Photos by Pam Zubeck
Many showed up in wheelchairs and walkers to worship a man who mocked a disabled reporter.
They came in heavy coats. They came in shorts. They came in jeans and bell bottoms. They came in MAGA hats, Trump capes, Trump masks and flag-decorated clothing.
They came with walkers, wheelchairs and canes.
The young, old, black, brown, rich, poor, female and male — they all came.
They came in droves from Colorado Springs, Denver, Arvada, Aurora, Guffey, Limon, Cañon City and elsewhere.
They flocked to Colorado Springs to show homage to their leader, President Donald Trump, who was due to sweep them off their feet at The Broadmoor World Arena at a 5 p.m. rally on Feb. 20.
They were eager to be swept.
Bill Larkin donned his Trump mask to honor the president.
"I love the man," said Robert Nelson, who moved to Cañon City from Mississippi three years ago. "I want to see him personally. I voted for him last time, because my wife said so. This time, I want to vote for him because I want to."
Nelson went on to emphasize that he's a Christian, and he likes Trump's attempt to restore prayer in public school classrooms. "We need to bring some values back into it," he added. Asked about Trump's values, such as allegedly assaulting women and calling anyone who opposes him names, Nelson said Trump's attacks are merely in response to being repeatedly criticized by others. He chalked up the assaults on women to stupid things people do when they're younger. "I have to weigh the good things with the bad things."

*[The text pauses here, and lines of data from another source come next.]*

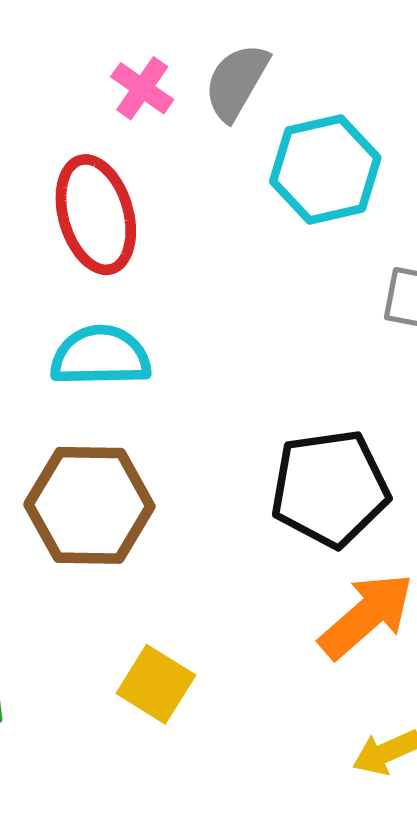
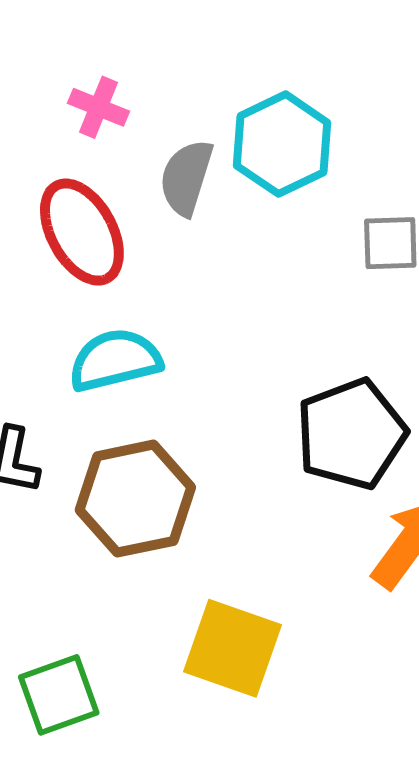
gray semicircle: (236, 82) -> (186, 177), moved
yellow square: (156, 684) -> (233, 648), size x1.4

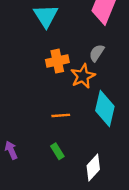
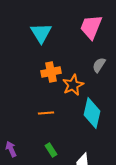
gray semicircle: (97, 53) -> (99, 65), moved
orange line: (61, 115) -> (46, 113), moved

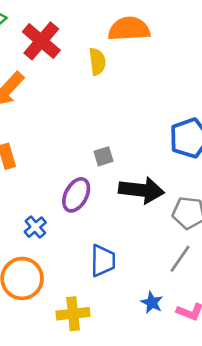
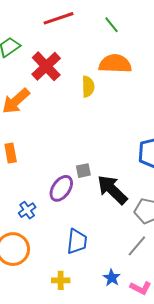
gray square: (103, 156) -> (83, 171), moved
black arrow: (141, 190) -> (112, 190), turned -148
yellow cross: (73, 314) -> (61, 280), moved, size x0.7

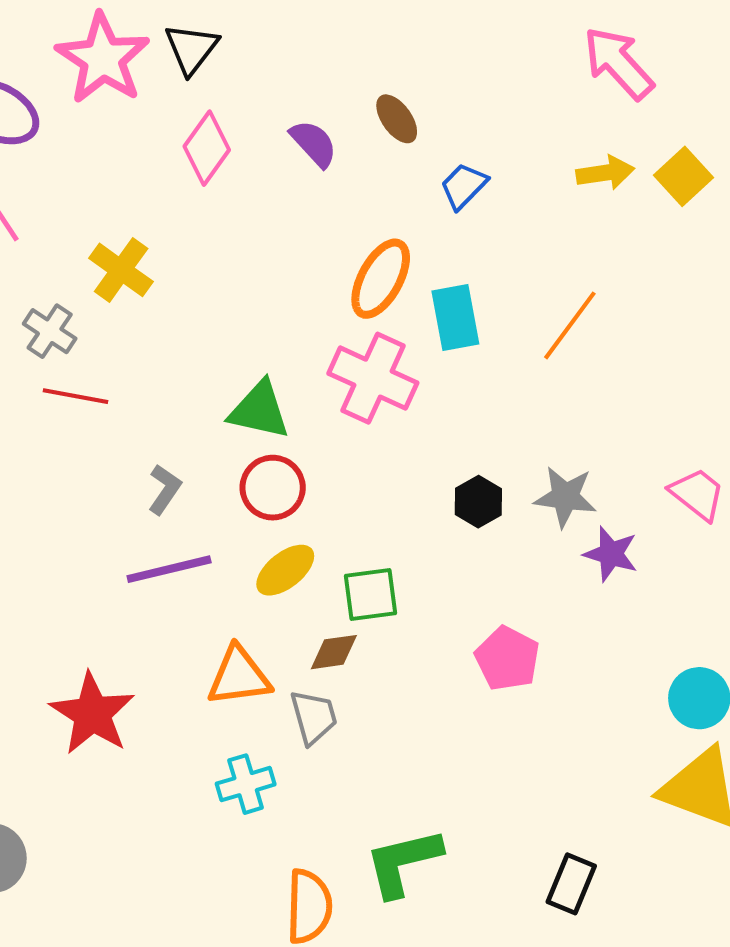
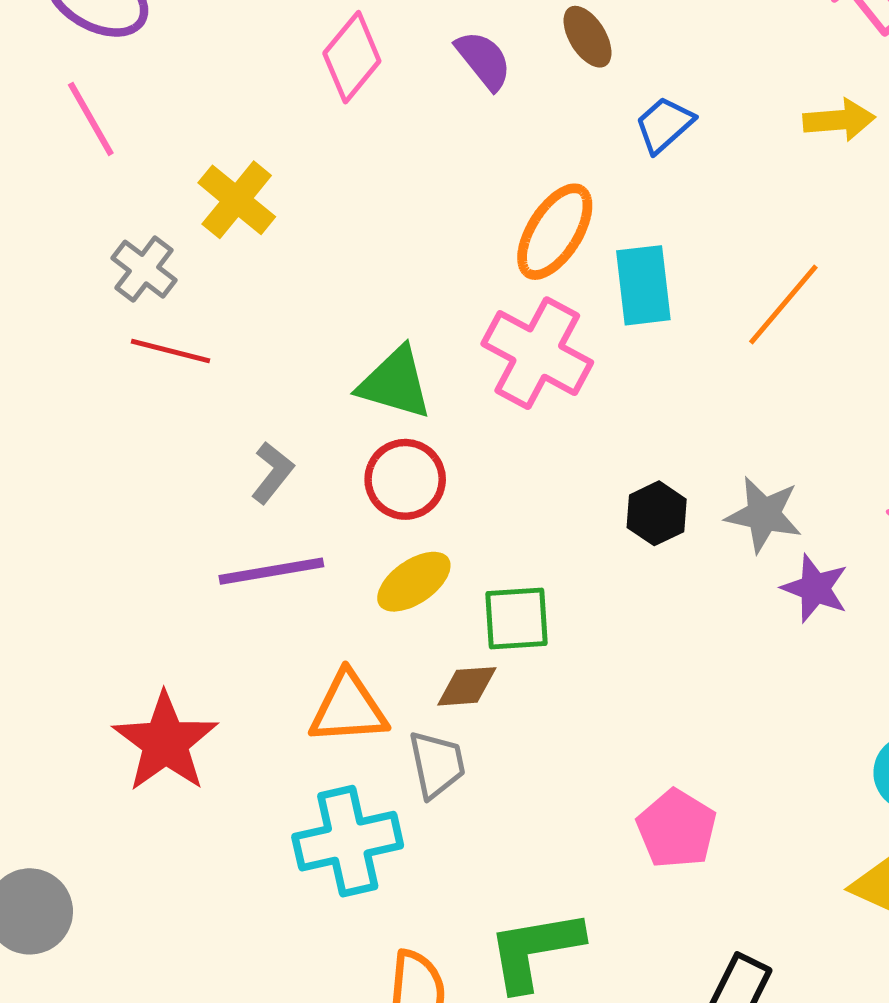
pink pentagon: (507, 658) -> (677, 829), moved
cyan cross: (246, 784) -> (348, 841), size x1.5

But Trump's rallies are so inspiring, he noted, that a Democrat friend from the South told him she recently attended a Trump rally and said "she might be converted."
Most of those streaming to the World Arena on Thursday, Feb. 20, were already converted.
A band of four teenagers from Arvada — all too young to vote — lavished praise on the president.
"We love Trump, because he gets what he wants done, like he cuts taxes, slowing down immigration and cutting trade deals," one said.
Sophie Colvard, too, expressed devotion to Trump because of the healthy economy and his opposition to abortion.
An adult with the group asked them, "And if you could vote, who would you vote for?"
All chimed, "Trump."
Trump provides a marketing bonanza. Vendors hawked Trump gear, from hats to bumper stickers, and red stocking hats labeled "Tump 2020." They were flying off the tables and onto adoring heads, creating a sea of crimson as thousands queued up to enter the arena.
One vendor said he follows the Trump campaign to every rally and, himself, is pro-Trump. "Why not?" he said. "He's the president. I don't believe everything in the fake newspapers." The vendor said he donates 20 percent of his take to the Trump re-election campaign.
Another vendor from Phoenix, Arizona, Julian Conradson, said Trump's his man. "He does what he's promised in breaking up the corruption in Washington. He's the greatest president we've every had."
Dozens carried clipboards and worked the crowd registering people to vote.
Voter registration experienced a big push ahead of Trump's rally.
Two Colorado Springs women proclaimed, "We love Trump. We're committed to him."
As a backdrop to the pulsing crowd, which periodically broke into chants of "USA USA USA," a billboard-sized screen broadcast programming generated by the Trump campaign in a talk-show format, with numerous people of color asserting how great Trump has been for minorities.
Many let their garments do the talking in honor of Trump.
The "hosts" also issued an announcement that if anyone detected a "protester," they were not to touch them but to hold a Trump sign over their head and chant, "Trump Trump Trump" until security could "remove the protester."
A retired couple from Guffey, Suzanne and Jim Montague, said they came because they "enjoy listening" to Trump speak.
"He's there for the American people. He's not there for himself or special interests," Suzanne Montague said. "Everything he does is right. You might not see it right away, but you see it eventually."
Supporters seemed to be waiting patiently to see the president outside the World Arena.
Security was thick at the arena, with on-duty police officers providing crowd control, and the city's vehicles blocking traffic on roads that border the World Arena. The city and El Paso County say they aren't charging the Trump campaign
(nor do they charge any dignitary) for assets used to support the rally.